The Power of Land: Race, Equity, and Justice

By Danielle Russell, Openlands School Garden Coordinator as part of a blog series, Race, Equity, and Justice: Lessons for Climate Resilience

“Revolution is based on land. Land is the basis of all independence. Land is the basis of freedom, justice, and equality.”

– Malcolm X

What is the power of land?

Land itself is power. Land is the source of both material and spiritual wealth and stability. Connecting to land boosts our mood and has physical benefits. From food, to minerals and fossil fuels, access to land and the ability to manipulate and extract from it is a great privilege and gives those that wield it power.
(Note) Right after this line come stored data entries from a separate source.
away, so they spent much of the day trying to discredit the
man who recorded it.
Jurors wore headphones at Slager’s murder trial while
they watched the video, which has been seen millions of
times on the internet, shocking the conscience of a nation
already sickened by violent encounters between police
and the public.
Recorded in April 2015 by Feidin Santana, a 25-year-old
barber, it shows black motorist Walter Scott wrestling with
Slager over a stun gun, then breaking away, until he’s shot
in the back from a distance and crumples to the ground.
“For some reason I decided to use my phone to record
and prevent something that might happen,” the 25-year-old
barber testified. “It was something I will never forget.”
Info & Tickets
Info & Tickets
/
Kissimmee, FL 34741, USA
When Europeans came to the Americas and other lands around the globe, they just decided what land was “theirs.” They looted the land to find riches and disrupted the rhythm that had been in place for millennia. We can’t talk about the current uprising  that we see as a response to the murders of Breonna Taylor, George Floyd, Tony McDade, and too many others at the hands of the state, without talking about the history of capitalism and slavery in this country.  While some just see protesters “looting” and “rioting,” others see an uprising in response to centuries of oppression. The “looting” we see is nothing compared to the continual looting of Indigenous land and Black, Brown, and Indigenous bodies. The current uprising is a direct response to the legacy of wealth built by the exploitation of land and Black and Brown communities by way of capitalism that is protected by the state. In America, capitalism is rooted in and thrives on the intersection of racial injustice and a degraded environment, and to effectively combat climate change, we need environmental justice.
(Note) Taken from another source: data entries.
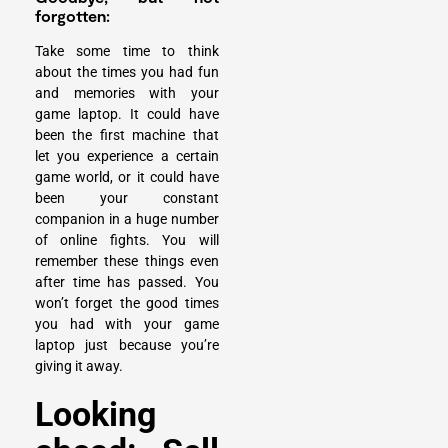
forgotten:
Take some time to think
about the times you had fun
and memories with your
game laptop. It could have
been the first machine that
let you experience a certain
game world, or it could have
been your constant
companion in a huge number
of online fights. You will
remember these things even
after time has passed. You
won’t forget the good times
you had with your game
laptop just because you’re
giving it away.
Looking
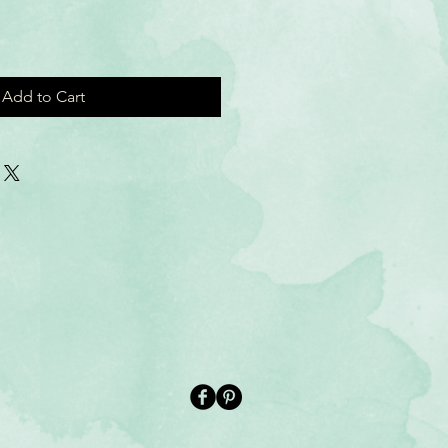
Add to Cart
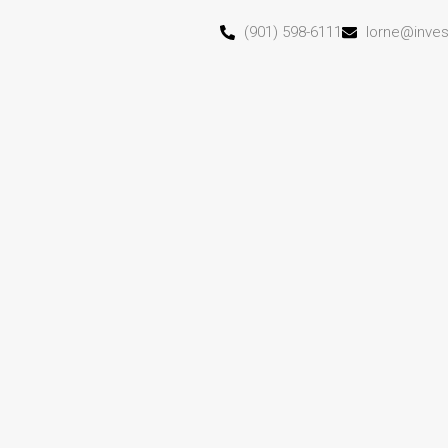
(901) 598-6111
lorne@inve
America, Built on Stolen Land, by Stolen Labor

Given that the wealth of America is built on the oppression of enslaved Africans, and Indigenous people to America, there is an incalculable debt to pay. One necessary step in progress is for African Americans and Indigenous people to get reparations. Reparations are forms of allocating resources to repair harm of injustice directly to the people that have been harmed. Reparations can take many forms, and can, and should, take the form of direct payment and land-based wealth redistribution. Soul Fire Farm has a reparations map that curates a list of BIPOC ( Black, Indigenous, and people of color) farmers to donate to.  As a form of reparations, land trusts should help BIPOCs acquire land for their own land sovereignty, to grow food for their own communities, for economic stability, for protection against racism – environmental and otherwise, and really to do what they see fit with that land.
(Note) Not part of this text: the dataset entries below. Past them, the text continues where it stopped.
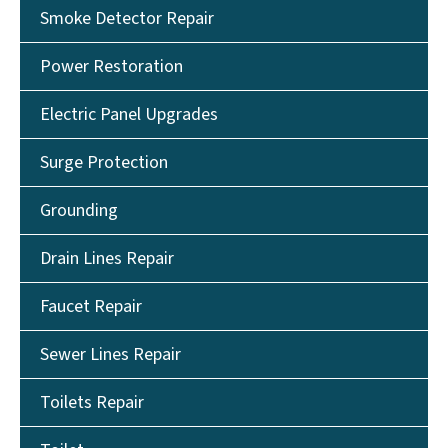
Smoke Detector Repair
Power Restoration
Electric Panel Upgrades
Surge Protection
Grounding
Drain Lines Repair
Faucet Repair
Sewer Lines Repair
Toilets Repair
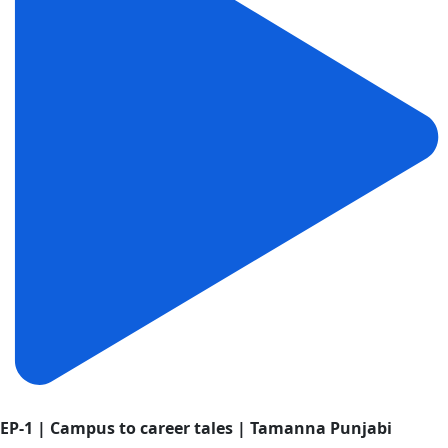
EP-1 | Campus to career tales | Tamanna Punjabi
The people Indigenous to America have endured, in the past and the present, an unimaginable amount of violence at the hands of our nation. The United States Government violently displaced Indigenous people so that they could have access to fertile land. Injustice against Indigenous people isn’t something of the past. The construction of the Dakota Access Pipeline not only violates treaties, but it degrades the land Indigenous people are on, and puts their water at risk. Indigenous land loss is not a thing of the past. Amidst the COVID-19 Pandemic, the Trump administration recently revoked the reservation status for the Mashpee Wampanoag tribe in Massachusetts, taking away their sovereignty over their land.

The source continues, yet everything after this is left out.